How does Granocyte work?   Granocyte contains a chemical  which stimulates the colonies of white stem cells within the bone marrow  causing the level of granulocytes in the blood to rise (Granulocyte stimulating factor - GCSF).   Increasing the levels granulocytes in the blood stream reduced the risk and severity of infection.

When is Granocyte used? Granocyte is not often used  at the start of the first cycle of chemotherapy as in most cases it is not necessary (primary prophylaxis). The exception is "high dose" chemotherapy (see autologous bone marrow transplantation) when it is used to raise the level of stem cells in the blood - these can be harvested and used stored in a fridge - after the chemotherapy they can be re-injected into the patient. Sometimes during conventional chemotherapy too many white cells are killed and the patient develops an infection which can be serious, sometimes neupogen is used as well as antibiotics to treat the infection. At other times the white cells have not recovered by the time the next chemotherapy is due. Your oncologist has a choice to delay the chemotherapy and/or reduce the dose and/or give neupogen. Giving Granocyte in this situation has been shown to allow a higher dose of chemotherapy to be given (secondary prophylaxis). Whether this improves the outcome of the chemotherapy is the under debate and is the subject of onging trials.

How should Granocyte be given?  Granocyte is given as a 1 ml injection under the skin (subcutaneous injection) containing 19.2 million units of lenogastrim  within a pre-filled syringe. The ways it is given vary from doctor to doctor and department to department. The most usual way is immediately following the chemotherapy every day for 7 days but this can vary from 3-10 (You may wish to write the days in the table below and show it to the district nurse). Some patients learn to inject themselves (see self injection) but in others your chemotherapy nurse will arrange a district nurse to give it.

1.Start date ............... 1.Number of days ............... 2.Start date ............... 2.Number of days ..............
3.Start date ............... 3.Number of days ............... 4.Start date .............. 4.Number of days ..............
4.Start date ............... 5.Number of days ............... 6.Start date .............. 7.Number of days ..............

Side effects

Granocyte is generally well tolerated and is often difficult to separate the mild side effects from those caused by the chemotherapy. Evenso, occasional side effects can occur and these are mentioned below.  It is rarely possible to develop side effects not mentioned here.

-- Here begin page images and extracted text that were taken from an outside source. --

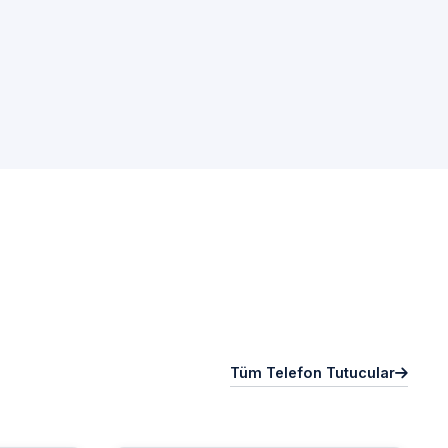
Tüm Telefon Tutucular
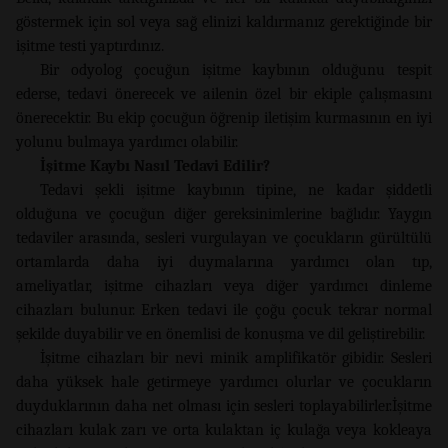
göstermek için sol veya sağ elinizi kaldırmanız gerektiğinde bir
işitme testi yaptırdınız.
Bir odyolog çocuğun işitme kaybının olduğunu tespit
ederse, tedavi önerecek ve ailenin özel bir ekiple çalışmasını
önerecektir. Bu ekip çocuğun öğrenip iletişim kurmasının en iyi
yolunu bulmaya yardımcı olabilir.
İşitme Kaybı Nasıl Tedavi Edilir?
Tedavi şekli işitme kaybının tipine, ne kadar şiddetli
olduğuna ve çocuğun diğer gereksinimlerine bağlıdır. Yaygın
tedaviler arasında, sesleri vurgulayan ve çocukların gürültülü
ortamlarda daha iyi duymalarına yardımcı olan tıp,
ameliyatlar, işitme cihazları veya diğer yardımcı dinleme
cihazları bulunur. Erken tedavi ile çoğu çocuk tekrar normal
şekilde duyabilir ve en önemlisi de konuşma ve dil geliştirebilir.
İşitme cihazları bir nevi minik amplifikatör gibidir. Sesleri
daha yüksek hale getirmeye yardımcı olurlar ve çocukların
duyduklarının daha net olması için sesleri toplayabilirler.İşitme
cihazları kulak zarı ve orta kulaktan iç kulağa veya kokleaya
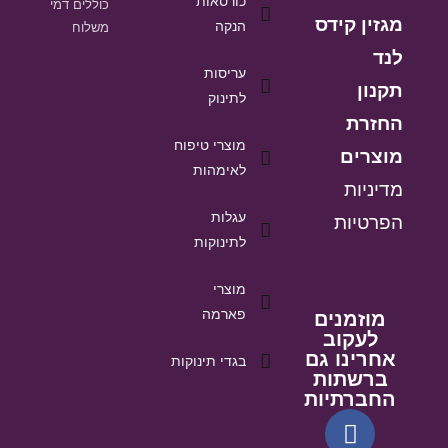
כורסאות
כוללים דמי
מגזין קידס
הנקה
משלוח
לנד
עריסות
תקנון
לתינוק
החזרת
מוצרי טיפוח
מוצרים
לאימהות
מדיניות
עגלות
הפרטיות
לתינוקות
מוצרי
פארמה
מוזמנים
לעקוב
אחרינו גם
בגדי תינוקות
ברשתות
החברתיות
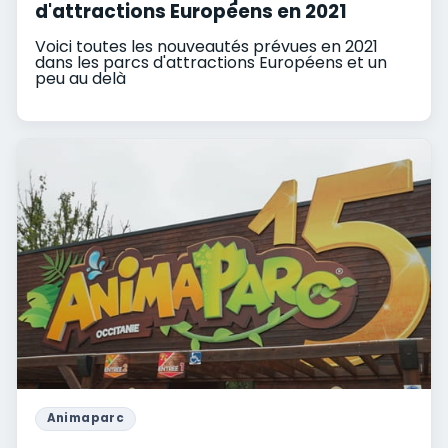
d'attractions Européens en 2021
Voici toutes les nouveautés prévues en 2021
dans les parcs d'attractions Européens et un
peu au delà
Animaparc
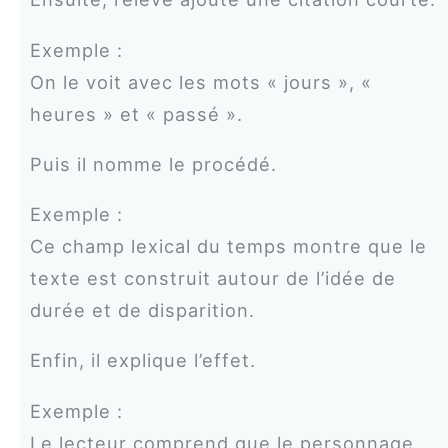
Exemple :
On le voit avec les mots « jours », «
heures » et « passé ».
Puis il nomme le procédé.
Exemple :
Ce champ lexical du temps montre que le
texte est construit autour de l’idée de
durée et de disparition.
Enfin, il explique l’effet.
Exemple :
Le lecteur comprend que le personnage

  • It is common to have aching bones and joints for 2-3 days starting 1-2 days after the start of the injections. This is usually mild and is caused by the bone marrow working harder to More white cells. Occasionally it is more troublesome and pain killers are required. (Provided you don't have a temperature paracetamol is often helpful, it is not strong enough ask your doctor about anti-inflammatory drugs. Remember if you feel unwell check your temperature before you due to take your next tablet).
  • Occasionally irritation at the injection site ( remember to alternate the sites each day).
  • Very rarely a disturbance in the liver function blood tests.
  • Rarely - Mild flu like symptom,  headache, malaise, rigors & nausea.
  • Rarely - Mild itching and occasional skin rash.